**ABOUT THIS TASK**
Restate each line of the listing exactly, without carrying over any pictures.

------

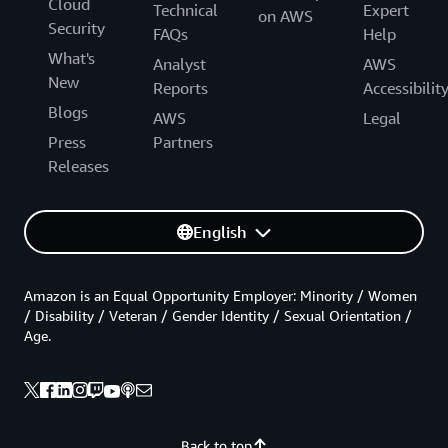
Cloud
Technical
Expert
on AWS
Security
FAQs
Help
What's
Analyst
AWS
New
Reports
Accessibilit
Blogs
AWS
Legal
Press
Partners
Releases
English
Amazon is an Equal Opportunity Employer: Minority / Women
/ Disability / Veteran / Gender Identity / Sexual Orientation /
Age.
Back to top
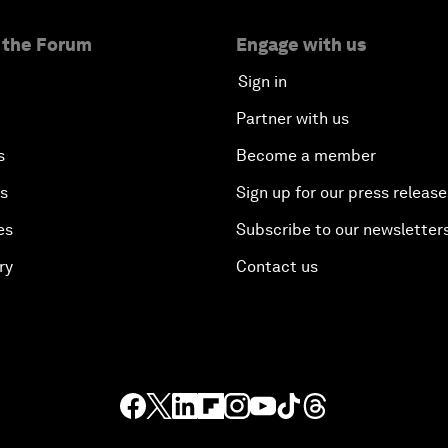
 the Forum
Engage with us
Sign in
Partner with us
s
Become a member
es
Sign up for our press release
es
Subscribe to our newsletter
ry
Contact us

------

**ANSWER**
Cloud
Technical
Expert
on AWS
Security
FAQs
Help
What's
Analyst
AWS
New
Reports
Accessibilit
Blogs
AWS
Legal
Press
Partners
Releases
English
Amazon is an Equal Opportunity Employer: Minority / Women
/ Disability / Veteran / Gender Identity / Sexual Orientation /
Age.
Back to top
 the Forum
Engage with us
Sign in
Partner with us
s
Become a member
es
Sign up for our press release
es
Subscribe to our newsletter
ry
Contact us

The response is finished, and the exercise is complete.